Gündem o kadar hızlı değişiyor ki baş döndüren türden.
Değişmeyen tek gündemimiz, Suriye içinde yaptığımız operasyonlar, şimdilerde
savaş ve şehit haberleri. Böyle devam ederse ne Suriye içinde yapacağımız
operasyonların sonu kesilecek ne de buna paralel olarak gelen şehit
haberlerinin sonu gelecek. Temennimiz askerimizin, burnunun kanamaması ve Rusya
ile yapılan ateşkesin kalıcı olması. Bir diğer konuda da yine Suriye ile
yakından ilgili olan Suriyeli sığınmacılar konusu. İçimizde yaşayan başka
ülkelere ait sığınmacılar da var ama 4 milyona yakın Suriyeli sığınmacı -öbür
sığınmacılara göre daha çok olduğundan olsa gerek- diğer sığınmacıların önüne
geçiyor. Dolayısıyla sığınmacı dendi mi bu ülkede ilk akla gelen, Suriyeli
göçmenlerdir.
Suriyeli sığınmacılar konusu sadece bugünün değil, Suriye
iç savaşının çıktığı 2011’den beri bu ülkenin gündeminde. Şu anda gündemin ilk
sırasına oturması, İdlip’te 36 askerimizin şehit olmasıyla birlikte
sığınmacılarla ilgili politika değişikliğine gitmemiz sebebiyledir. Nihayet üst perdeden
“Taahhütlerinizi yerine getirin yoksa kapıları açar, göçmenleri salarız” sözü pratiğe dönüştü ve sınır kapılarını açtık. İsteyen
sığınmacı gidebilir, dedik.
Göçmen veya Suriyeli sığınmacılar konusunda ülke olarak doğru
bir politika izledik mi? Bu soruya gönül rahatlığıyla maalesef evet
diyemiyorum. 2016 yılında AB'nin güvenliği adına, Suriyeli göçmenlerin
Türkiye'de tutulması ile ilgili AB ile bir anlaşma yapılmamalıydı. Suriye'den
ülkemize sığınanlar başta Avrupa olmak üzere istediği ülkeye gidebilmeliydiler.

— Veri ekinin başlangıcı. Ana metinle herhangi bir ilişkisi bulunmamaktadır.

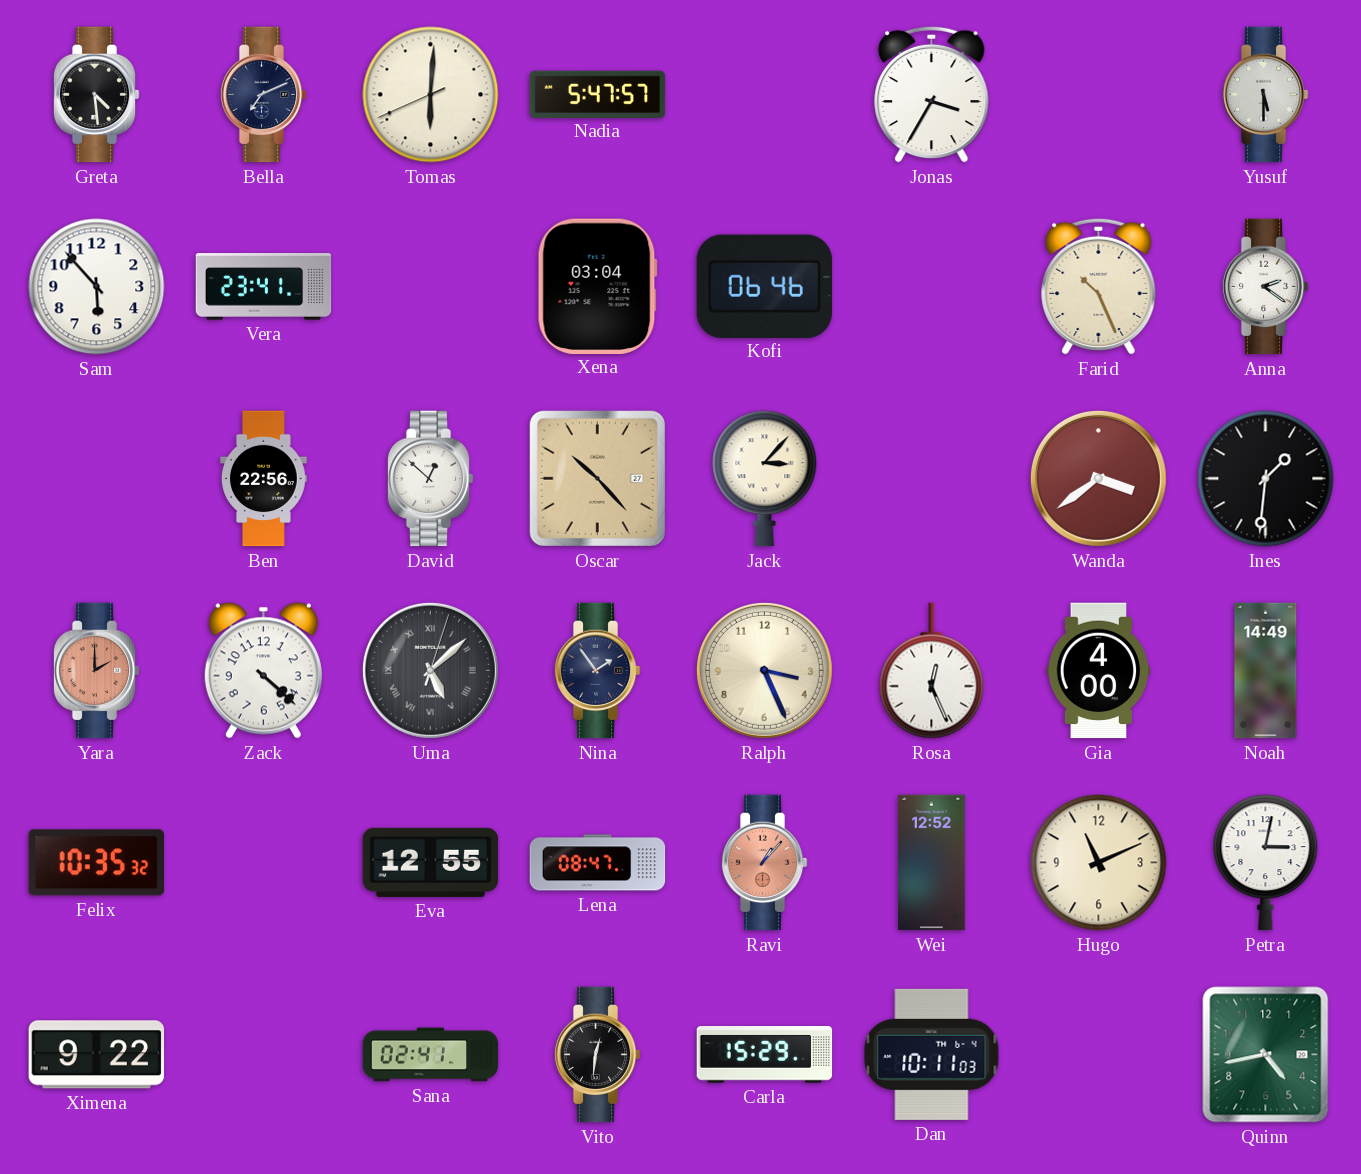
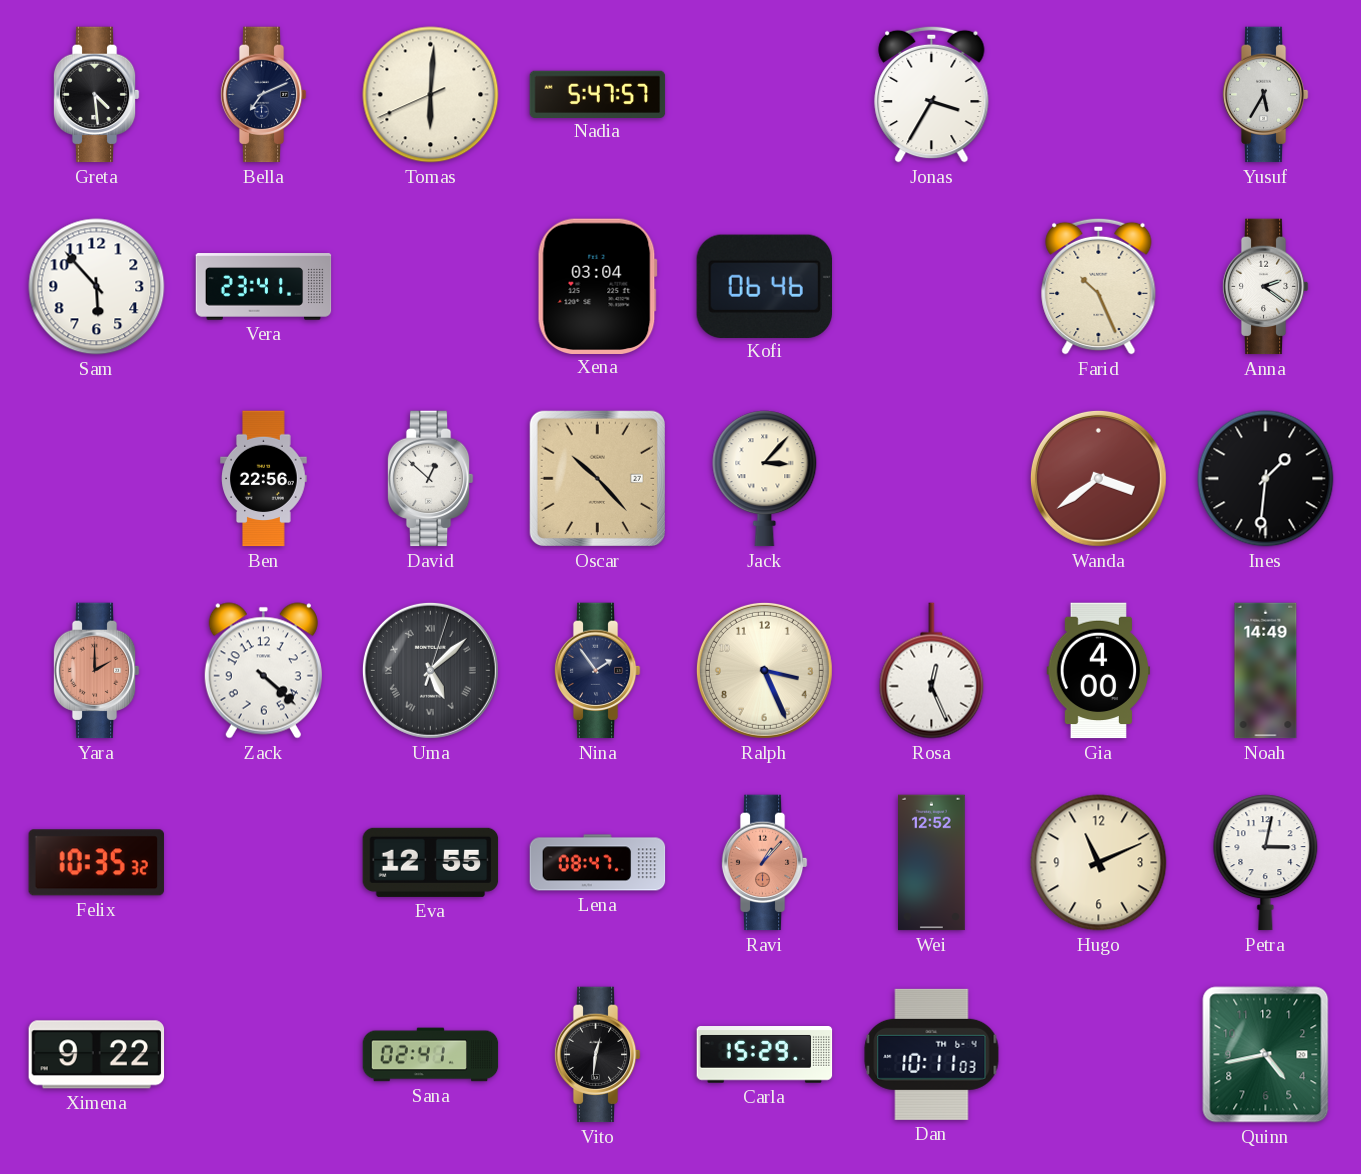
Yusuf: 5:30 -> 5:35
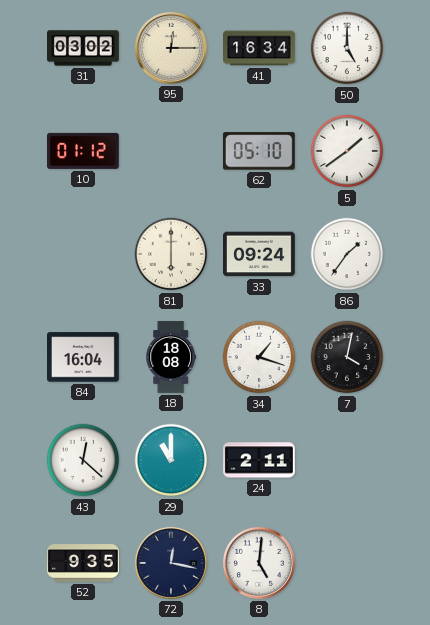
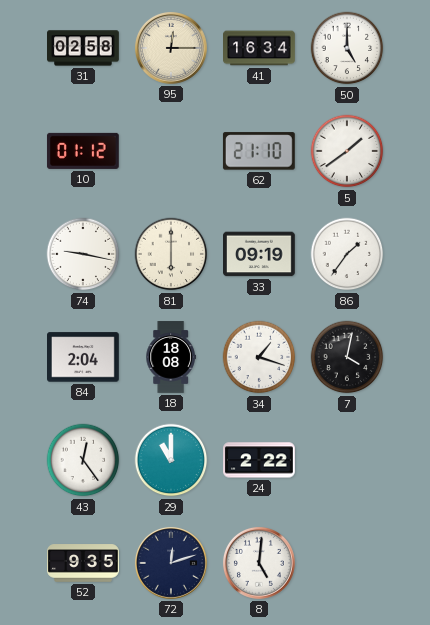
31: 03:02 -> 02:58
62: 05:10 -> 21:10
74: none -> 9:17
33: 09:24 -> 09:19
84: 16:04 -> 2:04
43: 12:22 -> 12:24
24: 2:11 -> 2:22
72: 12:17 -> 12:12
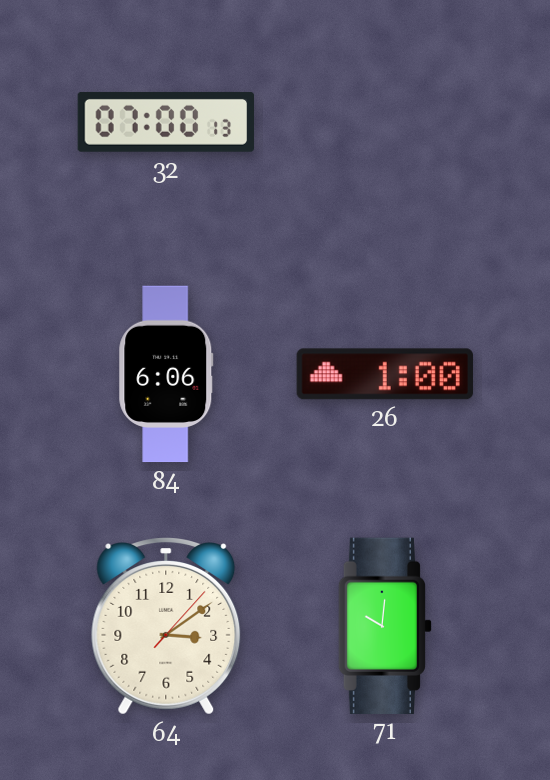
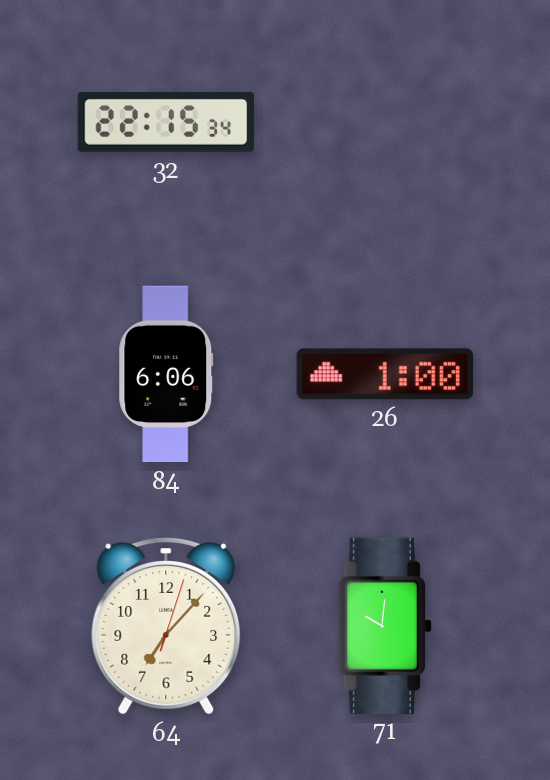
32: 07:00 -> 22:15
64: 3:09 -> 7:07
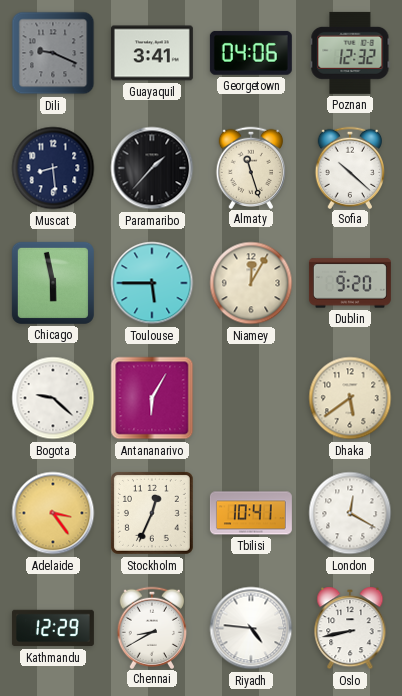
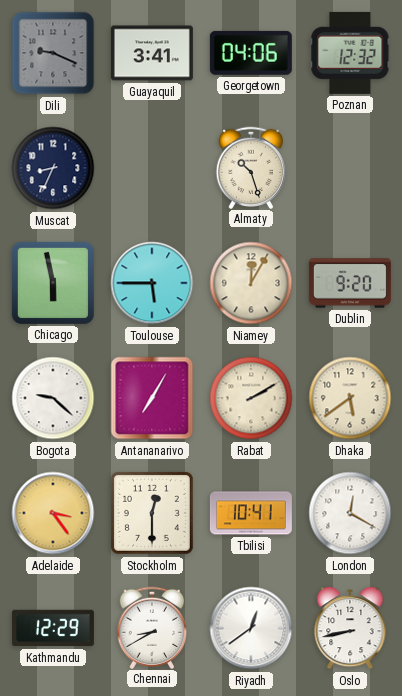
Muscat: 8:29 -> 8:34
Paramaribo: 1:37 -> none
Almaty: 11:27 -> 10:27
Sofia: 10:22 -> none
Antananarivo: 6:05 -> 7:05
Rabat: none -> 2:10
Stockholm: 12:34 -> 12:30
Riyadh: 4:46 -> 12:39
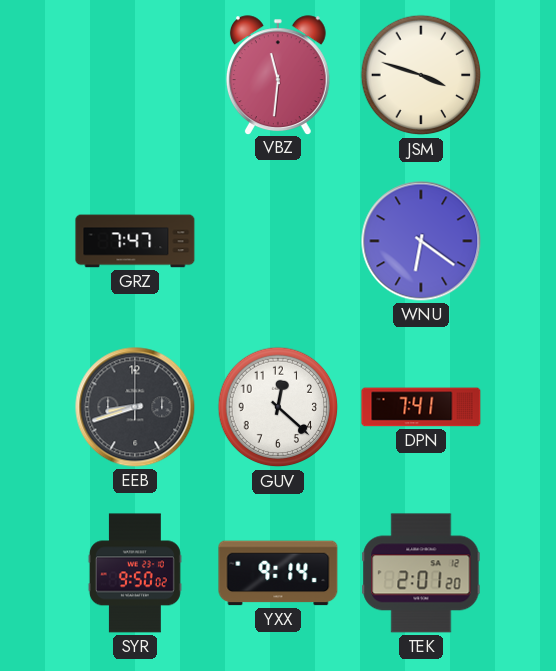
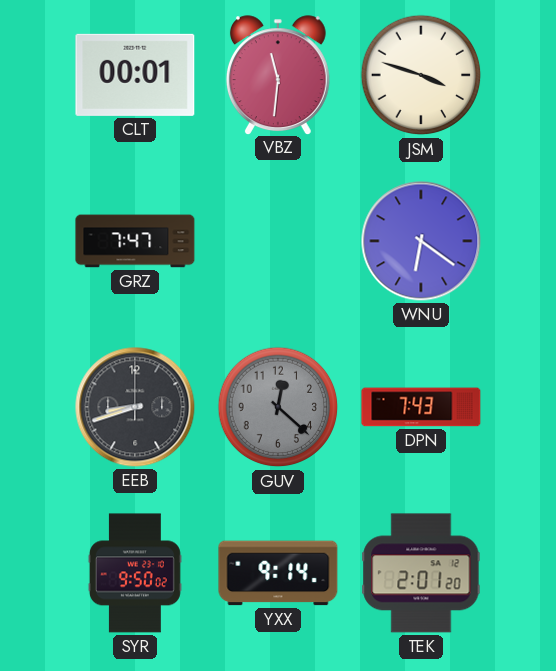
CLT: none -> 00:01
GUV dial: white -> grey
DPN: 7:41 -> 7:43
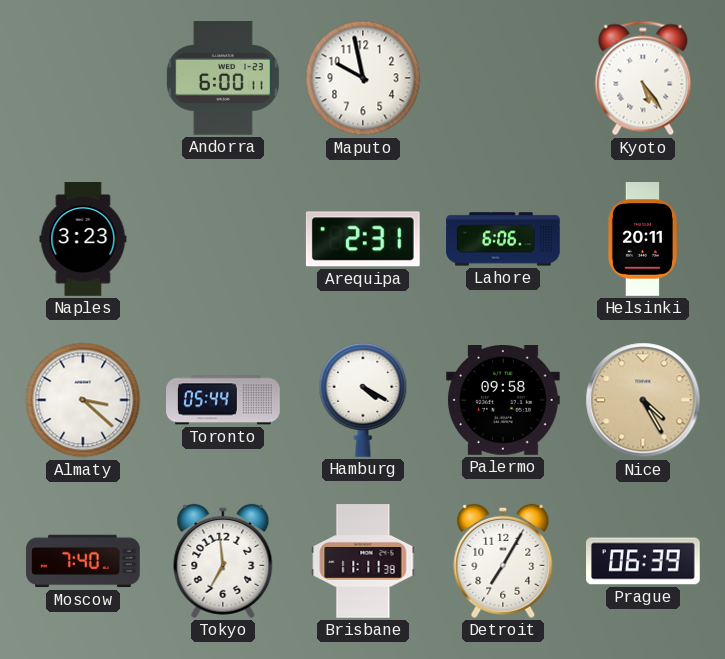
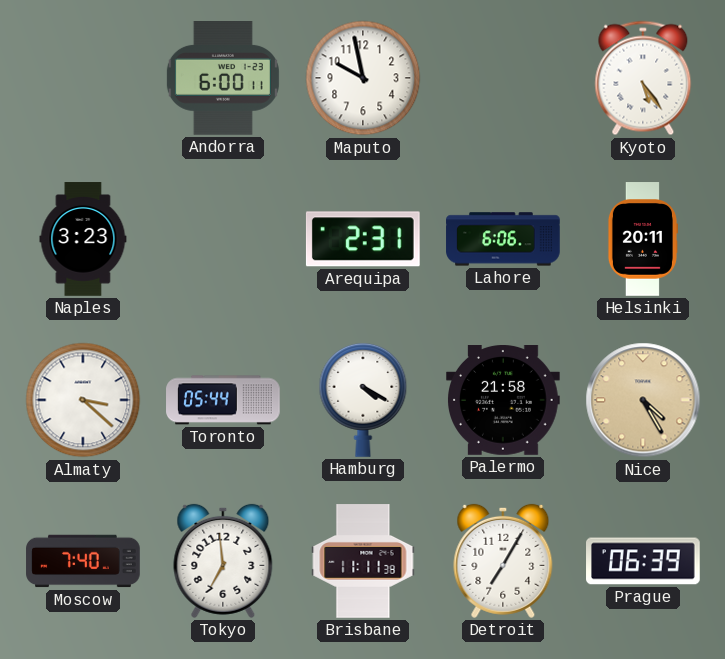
Palermo: 09:58 -> 21:58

Geldiğimiz noktada 2011 yılından itibaren ülkemize peyderpey gelen
sığınmacılar, değişik illerimize dağılarak yerleştiler. 36 şehidin ardından
"AB, anlaşmanın gereğini yerine getirmedi. Biz de kapıları açıyoruz, isteyen
gidebilir" dedikten sonra Avrupa'ya gitmek için ülkemizden ayrılıp
Yunanistan sınırına dayanan sığınmacıların çoğunluğu Afgan ve Pakistanlı.
Beklenildiği gibi ülkeden Suriyeli sığınmacı çıkmadı. Çünkü Suriyelilerin çoğu
ülkemizde iş buldu, çalışıyor. Çoğunun burada çocuğu dünyaya geldi.
İnsanımızdan Suriyelilerle evlenenlerin sayısı da az değil. Buradaki
Suriyeliler Avrupa'ya gitmek istese orada hayatlarına sıfırdan başlamaları
gerekecek. Bu riski kaç kişi göze alır? Halen Yunanistan sınırında bekletilen sığınmacıların
geri dönmesi de yüksek ihtimal.
Hasılı
içimizde yaşayan başta Suriyeliler olmak üzere sığınmacılar bu ülkede kalıcı.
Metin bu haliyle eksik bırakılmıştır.